### What to do
I would like you to output every record below exactly, apart from the pictures.

### Collected data

╔══

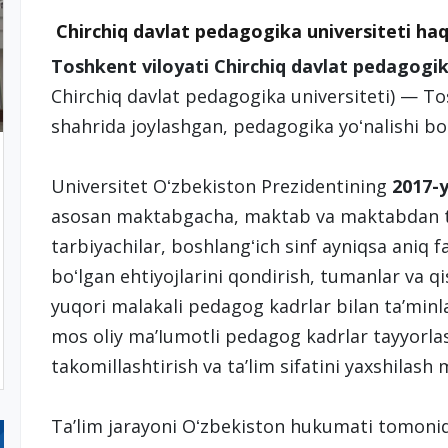
Chirchiq davlat pedagogika universiteti h
Toshkent viloyati Chirchiq davlat pedagogik
Chirchiq davlat pedagogika universiteti) — To
shahrida joylashgan, pedagogika yoʻnalishi boʻ
Universitet Oʻzbekiston Prezidentining
2017-y
asosan maktabgacha, maktab va maktabdan ta
tarbiyachilar, boshlangʻich sinf ayniqsa aniq fa
boʻlgan ehtiyojlarini qondirish, tumanlar va qi
yuqori malakali pedagog kadrlar bilan taʼmin
mos oliy maʼIumotli pedagog kadrlar tayyorlash
takomillashtirish va taʼlim sifatini yaxshilash 
Taʼlim jarayoni Oʻzbekiston hukumati tomonida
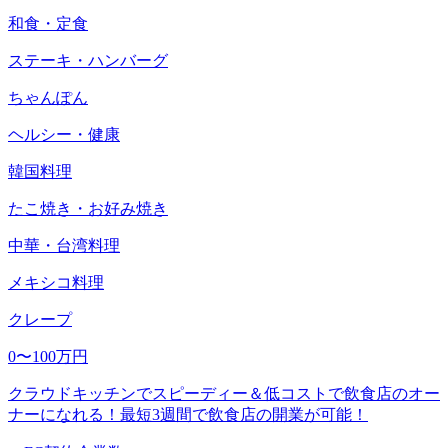
和食・定食
ステーキ・ハンバーグ
ちゃんぽん
ヘルシー・健康
韓国料理
たこ焼き・お好み焼き
中華・台湾料理
メキシコ料理
クレープ
0〜100万円
クラウドキッチンでスピーディー＆低コストで飲食店のオー
ナーになれる！最短3週間で飲食店の開業が可能！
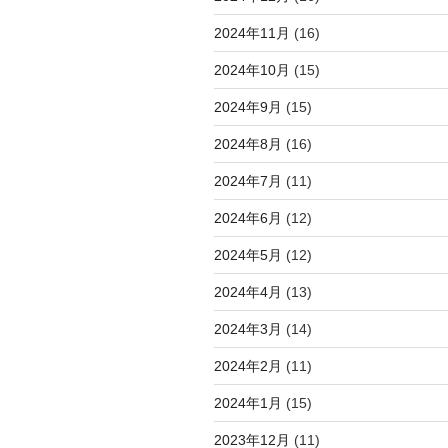
2024年11月
(16)
2024年10月
(15)
2024年9月
(15)
2024年8月
(16)
2024年7月
(11)
2024年6月
(12)
2024年5月
(12)
2024年4月
(13)
2024年3月
(14)
2024年2月
(11)
2024年1月
(15)
2023年12月
(11)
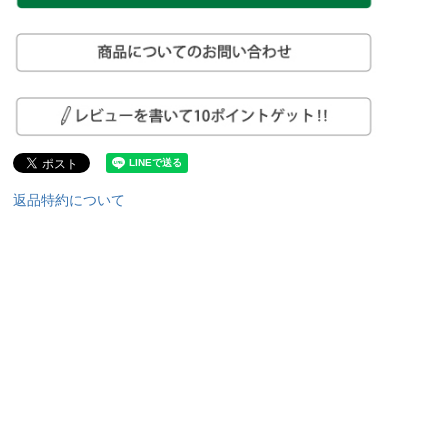
返品特約について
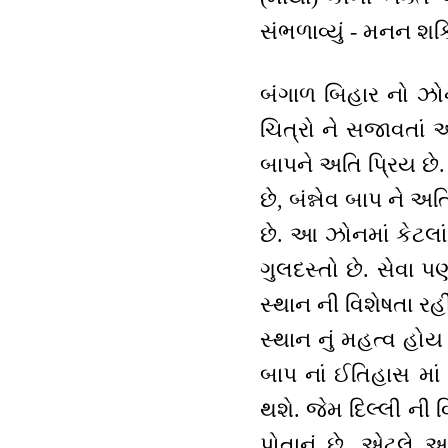
સંભળાવ્યું - મનન શક્
બંગાળ બિહાર નો ઝોન
ચિત્રો ને સજાવતાં 
બાપને અતિ પ્રિય છે
છે, બંન્નેવ બાપ ને 
છે. આ ઝોનમાં કેટલ
ગુલદસ્તો છે. સેવા પ
સ્થાન ની વિશેષતા રહ
સ્થાન નું મહત્વ હો
બાપ નાં ઈતિહાસ માં 
થશે. જેમ દિલ્લી ની વ
પોતાનું છે, એટલે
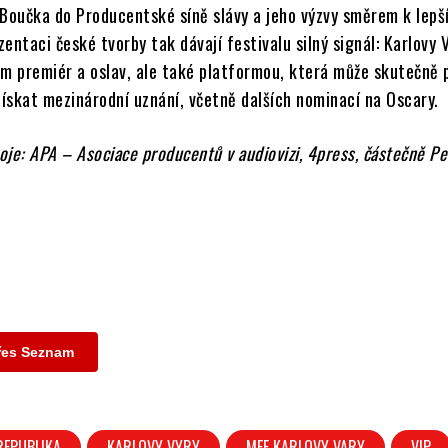
 Boučka do Producentské síně slávy a jeho výzvy směrem k lepš
entaci české tvorby tak dávají festivalu silný signál: Karlovy 
em premiér a oslav, ale také platformou, která může skutečně
ískat mezinárodní uznání, včetně dalších nominací na Oscary.
oje: APA – Asociace producentů v audiovizi, 4press, částečně Per
přes Seznam
REPUBLIKA
KARLOVY VYRY
MFF KARLOVY VARY
VIP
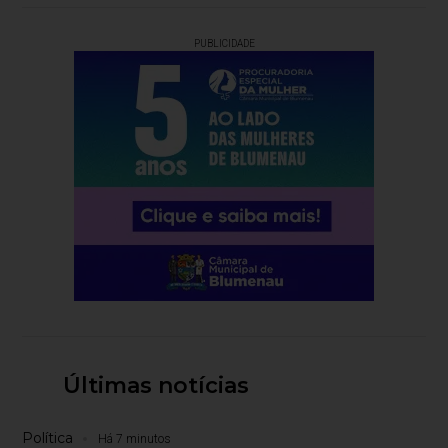
PUBLICIDADE
Últimas notícias
Política
Há 7 minutos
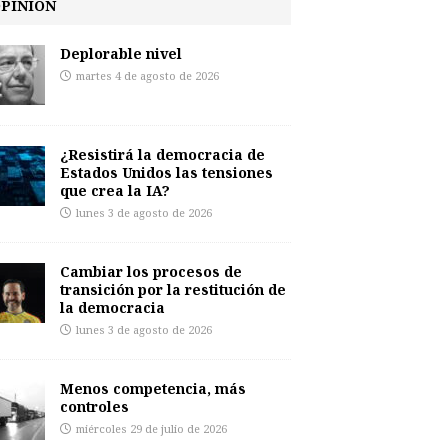
PINIÓN
Deplorable nivel
martes 4 de agosto de 2026
¿Resistirá la democracia de
Estados Unidos las tensiones
que crea la IA?
lunes 3 de agosto de 2026
Cambiar los procesos de
transición por la restitución de
la democracia
lunes 3 de agosto de 2026
Menos competencia, más
controles
miércoles 29 de julio de 2026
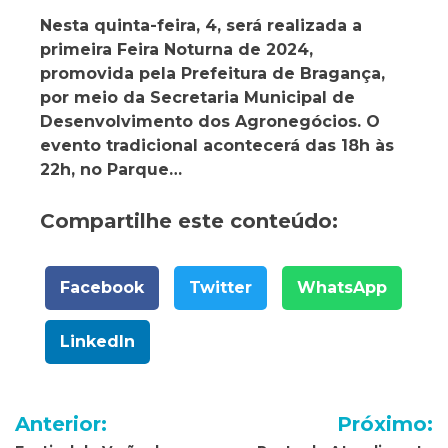
Nesta quinta-feira, 4, será realizada a
primeira Feira Noturna de 2024,
promovida pela Prefeitura de Bragança,
por meio da Secretaria Municipal de
Desenvolvimento dos Agronegócios. O
evento tradicional acontecerá das 18h às
22h, no Parque…
Compartilhe este conteúdo:
Facebook
Twitter
WhatsApp
LinkedIn
Navegação
Anterior:
Próximo:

╚══

### Written reply
Chirchiq davlat pedagogika universiteti h
Toshkent viloyati Chirchiq davlat pedagogik
Chirchiq davlat pedagogika universiteti) — To
shahrida joylashgan, pedagogika yoʻnalishi boʻ
Universitet Oʻzbekiston Prezidentining
2017-y
asosan maktabgacha, maktab va maktabdan ta
tarbiyachilar, boshlangʻich sinf ayniqsa aniq fa
boʻlgan ehtiyojlarini qondirish, tumanlar va qi
yuqori malakali pedagog kadrlar bilan taʼmin
mos oliy maʼIumotli pedagog kadrlar tayyorlash
takomillashtirish va taʼlim sifatini yaxshilash 
Taʼlim jarayoni Oʻzbekiston hukumati tomonida
和食・定食
ステーキ・ハンバーグ
ちゃんぽん
ヘルシー・健康
韓国料理
たこ焼き・お好み焼き
中華・台湾料理
メキシコ料理
クレープ
0〜100万円
クラウドキッチンでスピーディー＆低コストで飲食店のオー
ナーになれる！最短3週間で飲食店の開業が可能！
2024年11月
(16)
2024年10月
(15)
2024年9月
(15)
2024年8月
(16)
2024年7月
(11)
2024年6月
(12)
2024年5月
(12)
2024年4月
(13)
2024年3月
(14)
2024年2月
(11)
2024年1月
(15)
2023年12月
(11)
返品特約について
સંભળાવ્યું - મનન શક્
બંગાળ બિહાર નો ઝોન
ચિત્રો ને સજાવતાં 
બાપને અતિ પ્રિય છે
છે, બંન્નેવ બાપ ને 
છે. આ ઝોનમાં કેટલ
ગુલદસ્તો છે. સેવા પ
સ્થાન ની વિશેષતા રહ
સ્થાન નું મહત્વ હો
બાપ નાં ઈતિહાસ માં 
થશે. જેમ દિલ્લી ની વ
પોતાનું છે, એટલે
 Boučka do Producentské síně slávy a jeho výzvy směrem k lepš
entaci české tvorby tak dávají festivalu silný signál: Karlovy 
em premiér a oslav, ale také platformou, která může skutečně
ískat mezinárodní uznání, včetně dalších nominací na Oscary.
oje: APA – Asociace producentů v audiovizi, 4press, částečně Per
přes Seznam
REPUBLIKA
KARLOVY VYRY
MFF KARLOVY VARY
VIP
PUBLICIDADE
Últimas notícias
Política
Há 7 minutos
PINIÓN
Deplorable nivel
martes 4 de agosto de 2026
¿Resistirá la democracia de
Estados Unidos las tensiones
que crea la IA?
lunes 3 de agosto de 2026
Cambiar los procesos de
transición por la restitución de
la democracia
lunes 3 de agosto de 2026
Menos competencia, más
controles
miércoles 29 de julio de 2026
Nesta quinta-feira, 4, será realizada a
primeira Feira Noturna de 2024,
promovida pela Prefeitura de Bragança,
por meio da Secretaria Municipal de
Desenvolvimento dos Agronegócios. O
evento tradicional acontecerá das 18h às
22h, no Parque…
Compartilhe este conteúdo:
Facebook
Twitter
WhatsApp
LinkedIn
Navegação
Anterior:
Próximo:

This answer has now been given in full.